Slightly Less Maroon.

My brother gave me Belinda Bauer’s new crime novel Snap, set in the southwest of England (Tiverton and nearby parts of Devon, to be precise), and at one point a policeman is investigating a burglary — a family has come back from vacation to find their house not only burgled but despoiled — and the irate paterfamilias is complaining about insurance companies: “Always looking for ways not to pay you.” The scene continues:

‘Well, you’ve done the right thing leaving everything as it was for us to see, Mr Passmore. I’ll be giving you a crime reference number for the insurance claim.’

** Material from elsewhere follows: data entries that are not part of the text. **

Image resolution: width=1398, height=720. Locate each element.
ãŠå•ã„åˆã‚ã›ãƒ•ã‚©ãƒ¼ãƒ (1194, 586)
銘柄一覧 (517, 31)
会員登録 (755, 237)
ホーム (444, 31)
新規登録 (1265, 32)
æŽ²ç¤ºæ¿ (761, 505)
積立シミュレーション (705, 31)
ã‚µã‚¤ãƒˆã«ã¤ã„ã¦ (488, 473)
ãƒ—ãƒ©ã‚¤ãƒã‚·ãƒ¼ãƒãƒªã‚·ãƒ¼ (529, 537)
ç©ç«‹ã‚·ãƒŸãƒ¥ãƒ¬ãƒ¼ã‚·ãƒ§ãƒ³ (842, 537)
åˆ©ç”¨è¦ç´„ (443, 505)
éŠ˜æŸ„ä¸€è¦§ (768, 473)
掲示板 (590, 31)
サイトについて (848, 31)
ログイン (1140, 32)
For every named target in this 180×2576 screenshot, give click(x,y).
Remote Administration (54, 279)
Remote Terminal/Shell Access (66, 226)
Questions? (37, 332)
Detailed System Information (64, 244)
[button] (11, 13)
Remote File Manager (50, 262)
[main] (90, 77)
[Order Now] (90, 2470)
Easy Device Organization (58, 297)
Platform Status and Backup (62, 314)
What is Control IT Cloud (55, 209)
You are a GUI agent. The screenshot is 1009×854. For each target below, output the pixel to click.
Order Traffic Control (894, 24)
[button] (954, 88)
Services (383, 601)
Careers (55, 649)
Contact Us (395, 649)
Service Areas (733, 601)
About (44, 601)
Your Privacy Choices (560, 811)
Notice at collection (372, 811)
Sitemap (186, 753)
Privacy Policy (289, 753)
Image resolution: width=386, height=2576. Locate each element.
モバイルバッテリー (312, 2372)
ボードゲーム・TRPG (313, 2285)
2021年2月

‘Thanks.’ Passmore nodded, slightly less maroon.

I was taken aback by this unexpected use of maroon, which means a number of things but not, as far as I can tell, anything like ‘upset.’ Is this a slang/dialect UK thing?

Also, the Wikipedia article on Tiverton (linked above) refers to its “medieval town leat“; this dialect word for an artificial watercourse or aqueduct was new to me, and I find it pleasing; Wikipedia sez:

According to the Oxford English Dictionary, leat is cognate with let in the sense of “allow to pass through”. Other names for the same thing include fleam (probably a leat supplying water to a mill that did not have a millpool). In parts of northern England, for example around Sheffield, the equivalent word is goit. In southern England, a leat used to supply water for water-meadow irrigation is often called a carrier, top carrier, or main.

I’m not sure which I like better, fleam, goit, or leat.